NVIDIA's GeForce GTX 580: Fermi Refinedby Ryan Smith on November 9, 2010 9:00 AM EST
Compute and Tessellation
Moving on from our look at gaming performance, we have our customary look at compute performance, bundled with a look at theoretical tessellation performance. Unlike our gaming benchmarks where NVIDIA’s architectural enhancements could have an impact, everything here should be dictated by the core clock and SMs, with shader and polymorph engine counts defining most of these tests.
Our first compute benchmark comes from Civilization V, which uses DirectCompute to decompress textures on the fly. Civ V includes a sub-benchmark that exclusively tests the speed of their texture decompression algorithm by repeatedly decompressing the textures required for one of the game’s leader scenes.
We previously discovered that NVIDIA did rather well in this test, so it shouldn’t come as a surprise that the GTX 580 does even better. Even without the benefits of architectural improvements, the GTX 580 still ends up pulling ahead of the GTX 480 by 15%. The GTX 580 also does well against the 5970 here, which does see a boost from CrossFire but ultimately falls short, showcasing why multi-GPU cards can be inconsistent at times.
Our second compute benchmark is Cyberlink’s MediaEspresso 6, the latest version of their GPU-accelerated video encoding suite. MediaEspresso 6 doesn’t currently utilize a common API, and instead has codepaths for both AMD’s APP (née Stream) and NVIDIA’s CUDA APIs, which gives us a chance to test each API with a common program bridging them.
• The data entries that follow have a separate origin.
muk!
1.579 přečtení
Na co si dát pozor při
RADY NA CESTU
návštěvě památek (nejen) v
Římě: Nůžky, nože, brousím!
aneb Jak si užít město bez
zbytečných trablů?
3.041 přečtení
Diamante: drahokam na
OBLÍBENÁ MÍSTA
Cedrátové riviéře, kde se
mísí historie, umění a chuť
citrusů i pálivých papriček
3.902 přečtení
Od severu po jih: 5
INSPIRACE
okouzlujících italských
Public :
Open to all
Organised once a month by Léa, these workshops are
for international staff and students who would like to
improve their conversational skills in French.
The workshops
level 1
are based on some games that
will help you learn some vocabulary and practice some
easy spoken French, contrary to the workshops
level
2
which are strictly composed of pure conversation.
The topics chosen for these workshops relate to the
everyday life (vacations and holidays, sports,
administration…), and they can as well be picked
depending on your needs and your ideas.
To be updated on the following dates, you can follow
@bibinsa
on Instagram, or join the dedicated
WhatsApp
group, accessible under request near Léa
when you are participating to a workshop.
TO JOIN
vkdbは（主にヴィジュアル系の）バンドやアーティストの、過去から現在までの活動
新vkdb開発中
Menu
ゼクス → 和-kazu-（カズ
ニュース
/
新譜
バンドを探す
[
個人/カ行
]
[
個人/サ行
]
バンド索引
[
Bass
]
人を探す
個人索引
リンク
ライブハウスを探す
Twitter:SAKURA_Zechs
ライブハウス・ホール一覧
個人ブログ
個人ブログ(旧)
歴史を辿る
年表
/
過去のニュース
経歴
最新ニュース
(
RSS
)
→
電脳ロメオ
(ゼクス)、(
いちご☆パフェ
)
As we’ll see this doesn’t necessarily mean that MediaEspresso behaves similarly on both AMD and NVIDIA GPUs, but for MediaEspresso users it is what it is.
We throw MediaEspresso 6 in largely to showcase that not everything that’s GPU accelerated is GPU-bound, as ME6 showcases this nicely. Once we move away from sub-$150 GPUs, APIs and architecture become much more important than raw speed. The 580 is unable to differentiate itself from the 480 as a result.
Our third GPU compute benchmark is SmallLuxGPU, the GPU ray tracing branch of the open source LuxRender renderer. While it’s still in beta, SmallLuxGPU recently hit a milestone by implementing a complete ray tracing engine in OpenCL, allowing them to fully offload the process to the GPU. It’s this ray tracing engine we’re testing.
SmallLuxGPU is rather straightforward in its requirements: compute and lots of it. The GTX 580 attains most of its theoretical performance improvement here, coming in at a bit over 15% over the GTX 480. It does get bested by a couple of AMD’s GPUs however, a showcase of where AMD’s theoretical performance advantage in compute isn’t so theoretical.
Our final compute benchmark is a Folding @ Home benchmark. Given NVIDIA’s focus on compute for Fermi and in particular GF110 and GF100, cards such as the GTX 580 can be particularly interesting for distributed computing enthusiasts, who are usually looking for the fastest card in the coolest package. This benchmark is from the original GTX 480 launch, so this is likely the last time we’ll use it.
If I said the GTX 580 was 15% faster, would anyone be shocked? So long as we’re not CPU bound it seems, the GTX 580 is 15% faster through all of our compute benchmarks. This coupled with the GTX 580’s cooler/quieter design should make the card a very big deal for distributed computing enthusiasts.
At the other end of the spectrum from GPU computing performance is GPU tessellation performance, used exclusively for graphical purposes. Here we’re interesting in things from a theoretical architectural perspective, using the Unigine Heaven benchmark and Microsoft’s DirectX 11 Detail Tessellation sample program to measure the tessellation performance of a few of our cards.
NVIDIA likes to heavily promote their tessellation performance advantage over AMD’s Cypress and Barts architectures, as it’s by far the single biggest difference between them and AMD. Not surprisingly the GTX 400/500 series does well here, and between those cards the GTX 580 enjoys a 15% advantage in the DX11 tessellation sample, while Heaven is a bit higher at 18% since Heaven is a full engine that can take advantage of the architectural improvements in GF110.
Seeing as how NVIDIA and AMD are still fighting about the importance of tessellation in both the company of developers and the public, these numbers shouldn’t be used as long range guidance. NVIDIA clearly has an advantage – getting developers to use additional tessellation in a meaningful manner is another matter entirely.